*Data supplied:*
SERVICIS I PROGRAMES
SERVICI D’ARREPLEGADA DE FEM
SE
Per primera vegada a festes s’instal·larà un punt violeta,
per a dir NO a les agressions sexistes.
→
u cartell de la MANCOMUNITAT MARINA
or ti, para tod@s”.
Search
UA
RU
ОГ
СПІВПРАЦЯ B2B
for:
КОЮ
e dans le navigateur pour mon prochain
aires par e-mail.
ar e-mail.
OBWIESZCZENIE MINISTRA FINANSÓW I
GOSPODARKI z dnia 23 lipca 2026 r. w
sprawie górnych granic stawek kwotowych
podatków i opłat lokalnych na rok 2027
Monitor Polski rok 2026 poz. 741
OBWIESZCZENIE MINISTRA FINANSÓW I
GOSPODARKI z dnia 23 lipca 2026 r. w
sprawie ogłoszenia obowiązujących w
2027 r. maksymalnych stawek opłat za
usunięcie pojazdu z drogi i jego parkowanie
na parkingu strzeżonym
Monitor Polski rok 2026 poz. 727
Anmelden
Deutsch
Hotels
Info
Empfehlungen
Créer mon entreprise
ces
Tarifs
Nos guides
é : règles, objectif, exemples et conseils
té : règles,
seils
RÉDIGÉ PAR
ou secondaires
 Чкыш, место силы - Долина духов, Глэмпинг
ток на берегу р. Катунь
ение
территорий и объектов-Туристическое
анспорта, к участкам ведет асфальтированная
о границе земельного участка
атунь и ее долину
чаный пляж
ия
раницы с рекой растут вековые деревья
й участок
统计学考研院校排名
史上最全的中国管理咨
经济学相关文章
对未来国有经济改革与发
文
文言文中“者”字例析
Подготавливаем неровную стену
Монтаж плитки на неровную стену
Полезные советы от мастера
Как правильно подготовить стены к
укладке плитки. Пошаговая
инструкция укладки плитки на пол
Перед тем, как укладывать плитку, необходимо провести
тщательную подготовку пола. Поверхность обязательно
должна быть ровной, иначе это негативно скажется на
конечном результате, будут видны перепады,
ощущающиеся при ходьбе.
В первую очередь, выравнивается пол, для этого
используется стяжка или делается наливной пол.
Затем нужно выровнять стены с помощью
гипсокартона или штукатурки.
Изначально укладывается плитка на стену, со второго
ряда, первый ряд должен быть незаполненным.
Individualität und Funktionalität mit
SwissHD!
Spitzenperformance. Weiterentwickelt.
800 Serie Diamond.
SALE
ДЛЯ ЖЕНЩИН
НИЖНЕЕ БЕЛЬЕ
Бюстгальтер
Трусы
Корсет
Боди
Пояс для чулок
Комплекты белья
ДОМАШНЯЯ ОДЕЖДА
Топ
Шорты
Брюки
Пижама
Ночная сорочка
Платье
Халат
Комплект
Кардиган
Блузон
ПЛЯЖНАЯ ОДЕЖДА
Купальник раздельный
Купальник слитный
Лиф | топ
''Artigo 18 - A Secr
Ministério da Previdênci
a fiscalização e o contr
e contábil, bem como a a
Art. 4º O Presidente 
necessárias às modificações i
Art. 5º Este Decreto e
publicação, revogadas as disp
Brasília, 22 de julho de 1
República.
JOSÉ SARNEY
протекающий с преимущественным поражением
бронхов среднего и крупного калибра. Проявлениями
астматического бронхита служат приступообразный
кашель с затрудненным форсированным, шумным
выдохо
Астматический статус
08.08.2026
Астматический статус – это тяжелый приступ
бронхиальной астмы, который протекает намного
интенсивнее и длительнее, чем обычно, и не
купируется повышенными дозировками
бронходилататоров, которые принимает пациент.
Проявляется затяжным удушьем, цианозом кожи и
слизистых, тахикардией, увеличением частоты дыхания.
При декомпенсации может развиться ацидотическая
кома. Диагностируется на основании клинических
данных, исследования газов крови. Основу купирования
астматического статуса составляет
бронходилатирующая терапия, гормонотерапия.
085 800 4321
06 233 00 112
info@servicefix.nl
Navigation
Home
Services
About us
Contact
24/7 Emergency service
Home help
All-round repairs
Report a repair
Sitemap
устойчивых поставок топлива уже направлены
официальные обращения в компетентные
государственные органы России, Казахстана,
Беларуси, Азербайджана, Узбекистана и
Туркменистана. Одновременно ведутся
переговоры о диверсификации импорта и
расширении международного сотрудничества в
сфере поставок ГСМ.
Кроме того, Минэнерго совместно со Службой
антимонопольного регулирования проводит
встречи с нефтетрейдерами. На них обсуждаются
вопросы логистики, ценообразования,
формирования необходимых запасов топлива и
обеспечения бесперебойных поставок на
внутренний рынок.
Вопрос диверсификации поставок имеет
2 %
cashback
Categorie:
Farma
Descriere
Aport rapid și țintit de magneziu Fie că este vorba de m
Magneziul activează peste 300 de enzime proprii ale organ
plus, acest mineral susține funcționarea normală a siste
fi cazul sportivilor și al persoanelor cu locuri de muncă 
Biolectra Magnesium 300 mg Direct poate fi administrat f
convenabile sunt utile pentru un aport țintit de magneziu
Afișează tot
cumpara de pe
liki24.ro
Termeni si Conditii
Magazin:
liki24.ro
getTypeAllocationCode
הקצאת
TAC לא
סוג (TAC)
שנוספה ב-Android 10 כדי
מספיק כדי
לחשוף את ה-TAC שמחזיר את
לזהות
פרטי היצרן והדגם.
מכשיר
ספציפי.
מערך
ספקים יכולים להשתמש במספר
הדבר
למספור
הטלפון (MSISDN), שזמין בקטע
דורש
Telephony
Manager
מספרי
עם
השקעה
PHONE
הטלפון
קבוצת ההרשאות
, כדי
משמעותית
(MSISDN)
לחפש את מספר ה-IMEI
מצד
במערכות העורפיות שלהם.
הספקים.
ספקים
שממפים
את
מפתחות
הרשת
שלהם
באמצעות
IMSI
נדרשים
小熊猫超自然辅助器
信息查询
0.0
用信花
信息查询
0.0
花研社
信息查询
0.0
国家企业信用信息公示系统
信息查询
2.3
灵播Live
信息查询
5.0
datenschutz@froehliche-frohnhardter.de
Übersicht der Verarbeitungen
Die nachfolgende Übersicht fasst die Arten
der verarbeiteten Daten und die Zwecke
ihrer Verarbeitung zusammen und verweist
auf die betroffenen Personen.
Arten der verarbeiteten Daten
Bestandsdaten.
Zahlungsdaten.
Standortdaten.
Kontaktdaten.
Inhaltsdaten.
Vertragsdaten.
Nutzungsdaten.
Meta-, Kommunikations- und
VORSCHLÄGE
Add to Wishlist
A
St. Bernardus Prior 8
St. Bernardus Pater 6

*Goal of the exercise:*
Could you write out, exactly as they stand, only the lines above that begin at the line with "гипсокартона или штукатурки." and stop after the line with "протекающий с преимущественным поражением"?

*Task answer:*
гипсокартона или штукатурки.
Изначально укладывается плитка на стену, со второго
ряда, первый ряд должен быть незаполненным.
Individualität und Funktionalität mit
SwissHD!
Spitzenperformance. Weiterentwickelt.
800 Serie Diamond.
SALE
ДЛЯ ЖЕНЩИН
НИЖНЕЕ БЕЛЬЕ
Бюстгальтер
Трусы
Корсет
Боди
Пояс для чулок
Комплекты белья
ДОМАШНЯЯ ОДЕЖДА
Топ
Шорты
Брюки
Пижама
Ночная сорочка
Платье
Халат
Комплект
Кардиган
Блузон
ПЛЯЖНАЯ ОДЕЖДА
Купальник раздельный
Купальник слитный
Лиф | топ
''Artigo 18 - A Secr
Ministério da Previdênci
a fiscalização e o contr
e contábil, bem como a a
Art. 4º O Presidente 
necessárias às modificações i
Art. 5º Este Decreto e
publicação, revogadas as disp
Brasília, 22 de julho de 1
República.
JOSÉ SARNEY
протекающий с преимущественным поражением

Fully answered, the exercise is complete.